(Extracted page text data)
+---+

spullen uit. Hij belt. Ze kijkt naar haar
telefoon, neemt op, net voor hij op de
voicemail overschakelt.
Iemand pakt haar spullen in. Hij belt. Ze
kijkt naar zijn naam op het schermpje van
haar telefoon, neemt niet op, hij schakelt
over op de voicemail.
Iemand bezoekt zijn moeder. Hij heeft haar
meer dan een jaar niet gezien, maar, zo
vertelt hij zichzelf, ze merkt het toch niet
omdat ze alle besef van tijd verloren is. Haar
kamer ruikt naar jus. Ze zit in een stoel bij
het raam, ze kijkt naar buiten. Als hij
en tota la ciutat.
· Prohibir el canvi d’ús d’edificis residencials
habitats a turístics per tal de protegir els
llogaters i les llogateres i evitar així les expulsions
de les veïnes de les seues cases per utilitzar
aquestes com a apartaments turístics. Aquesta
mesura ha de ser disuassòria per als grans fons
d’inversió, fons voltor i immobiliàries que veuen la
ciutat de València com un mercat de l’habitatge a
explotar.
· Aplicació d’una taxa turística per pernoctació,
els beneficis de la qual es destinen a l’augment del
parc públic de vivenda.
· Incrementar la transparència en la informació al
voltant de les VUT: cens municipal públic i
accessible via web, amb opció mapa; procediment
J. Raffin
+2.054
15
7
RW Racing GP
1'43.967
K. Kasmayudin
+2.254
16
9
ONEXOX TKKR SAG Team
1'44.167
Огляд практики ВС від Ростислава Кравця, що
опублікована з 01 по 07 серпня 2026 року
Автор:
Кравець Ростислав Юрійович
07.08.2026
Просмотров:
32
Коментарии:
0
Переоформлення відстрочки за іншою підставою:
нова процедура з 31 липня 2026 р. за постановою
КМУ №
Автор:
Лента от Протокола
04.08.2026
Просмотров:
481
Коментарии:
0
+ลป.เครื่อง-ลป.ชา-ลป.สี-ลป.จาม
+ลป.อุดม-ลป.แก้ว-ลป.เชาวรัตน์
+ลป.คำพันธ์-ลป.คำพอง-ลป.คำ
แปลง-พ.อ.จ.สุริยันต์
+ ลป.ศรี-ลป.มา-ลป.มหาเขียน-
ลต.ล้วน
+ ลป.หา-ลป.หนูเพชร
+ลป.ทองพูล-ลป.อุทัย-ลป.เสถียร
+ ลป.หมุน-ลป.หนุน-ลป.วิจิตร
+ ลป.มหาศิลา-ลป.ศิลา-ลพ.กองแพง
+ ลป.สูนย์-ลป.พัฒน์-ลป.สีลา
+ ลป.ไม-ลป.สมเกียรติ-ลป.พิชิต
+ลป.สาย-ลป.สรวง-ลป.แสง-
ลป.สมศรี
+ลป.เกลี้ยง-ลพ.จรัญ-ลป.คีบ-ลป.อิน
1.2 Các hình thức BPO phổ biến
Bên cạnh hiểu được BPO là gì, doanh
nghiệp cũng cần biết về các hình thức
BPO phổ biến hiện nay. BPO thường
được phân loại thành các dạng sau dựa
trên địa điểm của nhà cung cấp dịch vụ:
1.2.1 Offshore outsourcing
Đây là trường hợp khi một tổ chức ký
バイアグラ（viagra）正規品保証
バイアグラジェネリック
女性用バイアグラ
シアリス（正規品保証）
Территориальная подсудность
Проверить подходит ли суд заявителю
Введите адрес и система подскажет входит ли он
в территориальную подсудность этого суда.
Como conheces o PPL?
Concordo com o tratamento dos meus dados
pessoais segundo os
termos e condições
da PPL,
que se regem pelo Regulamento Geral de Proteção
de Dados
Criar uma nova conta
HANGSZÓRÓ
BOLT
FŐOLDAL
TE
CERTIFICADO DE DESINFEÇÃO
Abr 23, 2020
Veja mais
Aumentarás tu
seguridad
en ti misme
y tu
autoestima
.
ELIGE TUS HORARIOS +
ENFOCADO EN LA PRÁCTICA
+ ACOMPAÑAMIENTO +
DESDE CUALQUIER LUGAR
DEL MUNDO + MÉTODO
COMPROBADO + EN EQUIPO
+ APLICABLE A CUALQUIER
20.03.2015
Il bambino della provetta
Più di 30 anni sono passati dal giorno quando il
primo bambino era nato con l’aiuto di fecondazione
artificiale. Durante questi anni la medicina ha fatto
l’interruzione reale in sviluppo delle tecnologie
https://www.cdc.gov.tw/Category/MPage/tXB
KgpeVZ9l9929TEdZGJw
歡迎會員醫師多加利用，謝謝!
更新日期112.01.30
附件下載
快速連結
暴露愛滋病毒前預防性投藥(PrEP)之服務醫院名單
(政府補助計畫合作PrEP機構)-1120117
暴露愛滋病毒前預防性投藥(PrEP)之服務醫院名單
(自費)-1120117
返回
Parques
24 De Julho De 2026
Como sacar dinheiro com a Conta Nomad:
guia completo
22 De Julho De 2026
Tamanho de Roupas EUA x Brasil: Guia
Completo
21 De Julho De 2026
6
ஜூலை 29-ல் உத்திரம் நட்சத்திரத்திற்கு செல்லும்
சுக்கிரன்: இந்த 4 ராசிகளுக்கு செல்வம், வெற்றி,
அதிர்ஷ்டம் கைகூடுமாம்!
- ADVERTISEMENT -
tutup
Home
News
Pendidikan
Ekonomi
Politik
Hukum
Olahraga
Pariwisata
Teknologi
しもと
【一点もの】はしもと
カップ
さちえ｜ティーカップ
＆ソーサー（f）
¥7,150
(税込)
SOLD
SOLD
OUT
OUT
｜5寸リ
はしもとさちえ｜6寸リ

+---+

INSTRUCTIONS TO FOLLOW.
Copy all of the entries above exactly as shown.

TASK ANSWER.
spullen uit. Hij belt. Ze kijkt naar haar
telefoon, neemt op, net voor hij op de
voicemail overschakelt.
Iemand pakt haar spullen in. Hij belt. Ze
kijkt naar zijn naam op het schermpje van
haar telefoon, neemt niet op, hij schakelt
over op de voicemail.
Iemand bezoekt zijn moeder. Hij heeft haar
meer dan een jaar niet gezien, maar, zo
vertelt hij zichzelf, ze merkt het toch niet
omdat ze alle besef van tijd verloren is. Haar
kamer ruikt naar jus. Ze zit in een stoel bij
het raam, ze kijkt naar buiten. Als hij
en tota la ciutat.
· Prohibir el canvi d’ús d’edificis residencials
habitats a turístics per tal de protegir els
llogaters i les llogateres i evitar així les expulsions
de les veïnes de les seues cases per utilitzar
aquestes com a apartaments turístics. Aquesta
mesura ha de ser disuassòria per als grans fons
d’inversió, fons voltor i immobiliàries que veuen la
ciutat de València com un mercat de l’habitatge a
explotar.
· Aplicació d’una taxa turística per pernoctació,
els beneficis de la qual es destinen a l’augment del
parc públic de vivenda.
· Incrementar la transparència en la informació al
voltant de les VUT: cens municipal públic i
accessible via web, amb opció mapa; procediment
J. Raffin
+2.054
15
7
RW Racing GP
1'43.967
K. Kasmayudin
+2.254
16
9
ONEXOX TKKR SAG Team
1'44.167
Огляд практики ВС від Ростислава Кравця, що
опублікована з 01 по 07 серпня 2026 року
Автор:
Кравець Ростислав Юрійович
07.08.2026
Просмотров:
32
Коментарии:
0
Переоформлення відстрочки за іншою підставою:
нова процедура з 31 липня 2026 р. за постановою
КМУ №
Автор:
Лента от Протокола
04.08.2026
Просмотров:
481
Коментарии:
0
+ลป.เครื่อง-ลป.ชา-ลป.สี-ลป.จาม
+ลป.อุดม-ลป.แก้ว-ลป.เชาวรัตน์
+ลป.คำพันธ์-ลป.คำพอง-ลป.คำ
แปลง-พ.อ.จ.สุริยันต์
+ ลป.ศรี-ลป.มา-ลป.มหาเขียน-
ลต.ล้วน
+ ลป.หา-ลป.หนูเพชร
+ลป.ทองพูล-ลป.อุทัย-ลป.เสถียร
+ ลป.หมุน-ลป.หนุน-ลป.วิจิตร
+ ลป.มหาศิลา-ลป.ศิลา-ลพ.กองแพง
+ ลป.สูนย์-ลป.พัฒน์-ลป.สีลา
+ ลป.ไม-ลป.สมเกียรติ-ลป.พิชิต
+ลป.สาย-ลป.สรวง-ลป.แสง-
ลป.สมศรี
+ลป.เกลี้ยง-ลพ.จรัญ-ลป.คีบ-ลป.อิน
1.2 Các hình thức BPO phổ biến
Bên cạnh hiểu được BPO là gì, doanh
nghiệp cũng cần biết về các hình thức
BPO phổ biến hiện nay. BPO thường
được phân loại thành các dạng sau dựa
trên địa điểm của nhà cung cấp dịch vụ:
1.2.1 Offshore outsourcing
Đây là trường hợp khi một tổ chức ký
バイアグラ（viagra）正規品保証
バイアグラジェネリック
女性用バイアグラ
シアリス（正規品保証）
Территориальная подсудность
Проверить подходит ли суд заявителю
Введите адрес и система подскажет входит ли он
в территориальную подсудность этого суда.
Como conheces o PPL?
Concordo com o tratamento dos meus dados
pessoais segundo os
termos e condições
da PPL,
que se regem pelo Regulamento Geral de Proteção
de Dados
Criar uma nova conta
HANGSZÓRÓ
BOLT
FŐOLDAL
TE
CERTIFICADO DE DESINFEÇÃO
Abr 23, 2020
Veja mais
Aumentarás tu
seguridad
en ti misme
y tu
autoestima
.
ELIGE TUS HORARIOS +
ENFOCADO EN LA PRÁCTICA
+ ACOMPAÑAMIENTO +
DESDE CUALQUIER LUGAR
DEL MUNDO + MÉTODO
COMPROBADO + EN EQUIPO
+ APLICABLE A CUALQUIER
20.03.2015
Il bambino della provetta
Più di 30 anni sono passati dal giorno quando il
primo bambino era nato con l’aiuto di fecondazione
artificiale. Durante questi anni la medicina ha fatto
l’interruzione reale in sviluppo delle tecnologie
https://www.cdc.gov.tw/Category/MPage/tXB
KgpeVZ9l9929TEdZGJw
歡迎會員醫師多加利用，謝謝!
更新日期112.01.30
附件下載
快速連結
暴露愛滋病毒前預防性投藥(PrEP)之服務醫院名單
(政府補助計畫合作PrEP機構)-1120117
暴露愛滋病毒前預防性投藥(PrEP)之服務醫院名單
(自費)-1120117
返回
Parques
24 De Julho De 2026
Como sacar dinheiro com a Conta Nomad:
guia completo
22 De Julho De 2026
Tamanho de Roupas EUA x Brasil: Guia
Completo
21 De Julho De 2026
6
ஜூலை 29-ல் உத்திரம் நட்சத்திரத்திற்கு செல்லும்
சுக்கிரன்: இந்த 4 ராசிகளுக்கு செல்வம், வெற்றி,
அதிர்ஷ்டம் கைகூடுமாம்!
- ADVERTISEMENT -
tutup
Home
News
Pendidikan
Ekonomi
Politik
Hukum
Olahraga
Pariwisata
Teknologi
しもと
【一点もの】はしもと
カップ
さちえ｜ティーカップ
＆ソーサー（f）
¥7,150
(税込)
SOLD
SOLD
OUT
OUT
｜5寸リ
はしもとさちえ｜6寸リ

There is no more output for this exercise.